→ **Problem statement**
Please print the records below exactly as they are written.
─── Records ───
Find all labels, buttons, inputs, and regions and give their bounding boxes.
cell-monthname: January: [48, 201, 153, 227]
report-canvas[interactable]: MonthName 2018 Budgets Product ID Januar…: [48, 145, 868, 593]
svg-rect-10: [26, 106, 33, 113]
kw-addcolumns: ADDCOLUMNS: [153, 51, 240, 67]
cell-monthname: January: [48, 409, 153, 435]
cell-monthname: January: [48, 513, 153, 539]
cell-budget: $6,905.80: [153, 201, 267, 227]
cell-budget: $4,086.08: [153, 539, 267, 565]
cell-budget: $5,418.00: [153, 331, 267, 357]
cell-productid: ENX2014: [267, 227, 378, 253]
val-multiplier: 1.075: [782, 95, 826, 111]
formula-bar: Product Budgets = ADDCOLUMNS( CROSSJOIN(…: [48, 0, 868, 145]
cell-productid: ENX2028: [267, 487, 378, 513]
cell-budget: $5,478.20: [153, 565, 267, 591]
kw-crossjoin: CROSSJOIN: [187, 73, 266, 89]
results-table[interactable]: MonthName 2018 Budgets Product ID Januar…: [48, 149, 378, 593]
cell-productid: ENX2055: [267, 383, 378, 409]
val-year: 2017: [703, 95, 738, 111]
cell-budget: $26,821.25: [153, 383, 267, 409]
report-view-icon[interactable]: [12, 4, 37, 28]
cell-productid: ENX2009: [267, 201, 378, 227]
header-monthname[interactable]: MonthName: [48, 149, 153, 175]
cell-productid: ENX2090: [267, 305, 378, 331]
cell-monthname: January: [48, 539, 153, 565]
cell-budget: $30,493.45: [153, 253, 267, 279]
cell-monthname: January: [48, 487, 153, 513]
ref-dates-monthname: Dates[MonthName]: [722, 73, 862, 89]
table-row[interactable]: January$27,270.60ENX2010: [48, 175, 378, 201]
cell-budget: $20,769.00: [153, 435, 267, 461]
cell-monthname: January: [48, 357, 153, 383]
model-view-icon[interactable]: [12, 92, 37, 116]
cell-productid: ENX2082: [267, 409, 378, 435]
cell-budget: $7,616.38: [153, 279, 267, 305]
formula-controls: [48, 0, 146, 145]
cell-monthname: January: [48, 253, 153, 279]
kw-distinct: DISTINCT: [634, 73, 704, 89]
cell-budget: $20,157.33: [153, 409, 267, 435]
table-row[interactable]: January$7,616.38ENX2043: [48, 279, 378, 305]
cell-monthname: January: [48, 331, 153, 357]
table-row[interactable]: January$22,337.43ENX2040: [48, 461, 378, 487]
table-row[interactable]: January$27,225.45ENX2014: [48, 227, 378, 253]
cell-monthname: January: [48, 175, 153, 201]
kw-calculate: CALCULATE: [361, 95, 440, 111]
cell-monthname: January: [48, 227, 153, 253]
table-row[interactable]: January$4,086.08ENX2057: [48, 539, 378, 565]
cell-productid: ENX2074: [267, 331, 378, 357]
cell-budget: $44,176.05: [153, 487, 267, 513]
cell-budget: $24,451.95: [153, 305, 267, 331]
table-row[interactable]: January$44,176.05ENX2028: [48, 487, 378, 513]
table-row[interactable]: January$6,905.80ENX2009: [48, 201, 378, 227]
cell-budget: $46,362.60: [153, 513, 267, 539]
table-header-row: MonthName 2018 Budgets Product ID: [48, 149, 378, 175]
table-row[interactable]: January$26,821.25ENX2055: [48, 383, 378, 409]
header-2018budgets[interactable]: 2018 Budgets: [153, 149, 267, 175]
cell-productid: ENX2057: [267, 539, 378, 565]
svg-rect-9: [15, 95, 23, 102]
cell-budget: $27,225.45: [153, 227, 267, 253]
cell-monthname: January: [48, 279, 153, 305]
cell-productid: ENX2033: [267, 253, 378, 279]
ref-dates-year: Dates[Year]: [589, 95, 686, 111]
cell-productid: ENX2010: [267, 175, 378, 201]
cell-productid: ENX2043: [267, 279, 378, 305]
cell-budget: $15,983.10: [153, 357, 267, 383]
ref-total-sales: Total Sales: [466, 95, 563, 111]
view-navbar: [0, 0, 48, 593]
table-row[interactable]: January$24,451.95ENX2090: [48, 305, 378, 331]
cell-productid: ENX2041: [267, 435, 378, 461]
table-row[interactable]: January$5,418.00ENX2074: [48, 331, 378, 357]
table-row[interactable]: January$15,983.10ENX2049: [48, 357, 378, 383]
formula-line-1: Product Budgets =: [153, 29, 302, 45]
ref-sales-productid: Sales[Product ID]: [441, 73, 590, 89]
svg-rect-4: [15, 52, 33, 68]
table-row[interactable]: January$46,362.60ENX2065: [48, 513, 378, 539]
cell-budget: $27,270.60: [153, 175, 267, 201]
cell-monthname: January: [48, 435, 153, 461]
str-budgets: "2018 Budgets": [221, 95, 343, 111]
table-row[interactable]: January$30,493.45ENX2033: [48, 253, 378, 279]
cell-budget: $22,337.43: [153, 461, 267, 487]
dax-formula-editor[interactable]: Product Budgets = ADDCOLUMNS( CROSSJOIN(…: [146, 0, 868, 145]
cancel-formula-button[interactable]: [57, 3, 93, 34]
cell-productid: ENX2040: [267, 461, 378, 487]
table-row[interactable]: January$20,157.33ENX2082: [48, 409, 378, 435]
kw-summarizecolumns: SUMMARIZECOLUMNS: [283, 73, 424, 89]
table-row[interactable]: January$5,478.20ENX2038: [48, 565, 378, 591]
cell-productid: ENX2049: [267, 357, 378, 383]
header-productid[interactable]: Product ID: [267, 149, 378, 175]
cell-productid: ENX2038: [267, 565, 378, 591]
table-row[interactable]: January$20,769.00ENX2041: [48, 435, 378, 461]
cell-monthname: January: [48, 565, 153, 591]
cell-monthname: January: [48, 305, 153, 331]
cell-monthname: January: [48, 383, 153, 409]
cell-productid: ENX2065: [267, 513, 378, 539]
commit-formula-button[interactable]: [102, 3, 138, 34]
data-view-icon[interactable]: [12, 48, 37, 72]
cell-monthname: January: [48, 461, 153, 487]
───
→ **Output below**
Find all labels, buttons, inputs, and regions and give their bounding boxes.
cell-monthname: January: [48, 201, 153, 227]
report-canvas[interactable]: MonthName 2018 Budgets Product ID Januar…: [48, 145, 868, 593]
svg-rect-10: [26, 106, 33, 113]
kw-addcolumns: ADDCOLUMNS: [153, 51, 240, 67]
cell-monthname: January: [48, 409, 153, 435]
cell-monthname: January: [48, 513, 153, 539]
cell-budget: $6,905.80: [153, 201, 267, 227]
cell-budget: $4,086.08: [153, 539, 267, 565]
cell-budget: $5,418.00: [153, 331, 267, 357]
cell-productid: ENX2014: [267, 227, 378, 253]
val-multiplier: 1.075: [782, 95, 826, 111]
formula-bar: Product Budgets = ADDCOLUMNS( CROSSJOIN(…: [48, 0, 868, 145]
cell-productid: ENX2028: [267, 487, 378, 513]
cell-budget: $5,478.20: [153, 565, 267, 591]
kw-crossjoin: CROSSJOIN: [187, 73, 266, 89]
results-table[interactable]: MonthName 2018 Budgets Product ID Januar…: [48, 149, 378, 593]
cell-productid: ENX2055: [267, 383, 378, 409]
val-year: 2017: [703, 95, 738, 111]
cell-budget: $26,821.25: [153, 383, 267, 409]
report-view-icon[interactable]: [12, 4, 37, 28]
cell-productid: ENX2009: [267, 201, 378, 227]
header-monthname[interactable]: MonthName: [48, 149, 153, 175]
cell-productid: ENX2090: [267, 305, 378, 331]
cell-monthname: January: [48, 539, 153, 565]
cell-budget: $30,493.45: [153, 253, 267, 279]
cell-monthname: January: [48, 487, 153, 513]
ref-dates-monthname: Dates[MonthName]: [722, 73, 862, 89]
table-row[interactable]: January$27,270.60ENX2010: [48, 175, 378, 201]
cell-budget: $20,769.00: [153, 435, 267, 461]
cell-monthname: January: [48, 357, 153, 383]
model-view-icon[interactable]: [12, 92, 37, 116]
cell-productid: ENX2082: [267, 409, 378, 435]
cell-budget: $7,616.38: [153, 279, 267, 305]
formula-controls: [48, 0, 146, 145]
cell-monthname: January: [48, 253, 153, 279]
kw-distinct: DISTINCT: [634, 73, 704, 89]
cell-budget: $20,157.33: [153, 409, 267, 435]
table-row[interactable]: January$7,616.38ENX2043: [48, 279, 378, 305]
cell-monthname: January: [48, 331, 153, 357]
table-row[interactable]: January$22,337.43ENX2040: [48, 461, 378, 487]
table-row[interactable]: January$27,225.45ENX2014: [48, 227, 378, 253]
cell-monthname: January: [48, 175, 153, 201]
kw-calculate: CALCULATE: [361, 95, 440, 111]
cell-monthname: January: [48, 227, 153, 253]
table-row[interactable]: January$4,086.08ENX2057: [48, 539, 378, 565]
cell-productid: ENX2074: [267, 331, 378, 357]
cell-budget: $44,176.05: [153, 487, 267, 513]
cell-budget: $24,451.95: [153, 305, 267, 331]
table-row[interactable]: January$44,176.05ENX2028: [48, 487, 378, 513]
table-row[interactable]: January$6,905.80ENX2009: [48, 201, 378, 227]
cell-budget: $46,362.60: [153, 513, 267, 539]
table-header-row: MonthName 2018 Budgets Product ID: [48, 149, 378, 175]
table-row[interactable]: January$26,821.25ENX2055: [48, 383, 378, 409]
header-2018budgets[interactable]: 2018 Budgets: [153, 149, 267, 175]
cell-productid: ENX2057: [267, 539, 378, 565]
svg-rect-9: [15, 95, 23, 102]
cell-budget: $27,225.45: [153, 227, 267, 253]
cell-monthname: January: [48, 279, 153, 305]
cell-productid: ENX2033: [267, 253, 378, 279]
ref-dates-year: Dates[Year]: [589, 95, 686, 111]
cell-productid: ENX2010: [267, 175, 378, 201]
cell-productid: ENX2043: [267, 279, 378, 305]
cell-budget: $15,983.10: [153, 357, 267, 383]
ref-total-sales: Total Sales: [466, 95, 563, 111]
view-navbar: [0, 0, 48, 593]
table-row[interactable]: January$24,451.95ENX2090: [48, 305, 378, 331]
cell-productid: ENX2041: [267, 435, 378, 461]
table-row[interactable]: January$5,418.00ENX2074: [48, 331, 378, 357]
table-row[interactable]: January$15,983.10ENX2049: [48, 357, 378, 383]
formula-line-1: Product Budgets =: [153, 29, 302, 45]
ref-sales-productid: Sales[Product ID]: [441, 73, 590, 89]
svg-rect-4: [15, 52, 33, 68]
table-row[interactable]: January$46,362.60ENX2065: [48, 513, 378, 539]
cell-budget: $27,270.60: [153, 175, 267, 201]
cell-monthname: January: [48, 435, 153, 461]
str-budgets: "2018 Budgets": [221, 95, 343, 111]
table-row[interactable]: January$30,493.45ENX2033: [48, 253, 378, 279]
cell-budget: $22,337.43: [153, 461, 267, 487]
dax-formula-editor[interactable]: Product Budgets = ADDCOLUMNS( CROSSJOIN(…: [146, 0, 868, 145]
cancel-formula-button[interactable]: [57, 3, 93, 34]
cell-productid: ENX2040: [267, 461, 378, 487]
table-row[interactable]: January$20,157.33ENX2082: [48, 409, 378, 435]
kw-summarizecolumns: SUMMARIZECOLUMNS: [283, 73, 424, 89]
table-row[interactable]: January$5,478.20ENX2038: [48, 565, 378, 591]
cell-productid: ENX2049: [267, 357, 378, 383]
header-productid[interactable]: Product ID: [267, 149, 378, 175]
cell-productid: ENX2038: [267, 565, 378, 591]
table-row[interactable]: January$20,769.00ENX2041: [48, 435, 378, 461]
cell-monthname: January: [48, 565, 153, 591]
cell-monthname: January: [48, 305, 153, 331]
cell-monthname: January: [48, 383, 153, 409]
cell-productid: ENX2065: [267, 513, 378, 539]
commit-formula-button[interactable]: [102, 3, 138, 34]
data-view-icon[interactable]: [12, 48, 37, 72]
cell-monthname: January: [48, 461, 153, 487]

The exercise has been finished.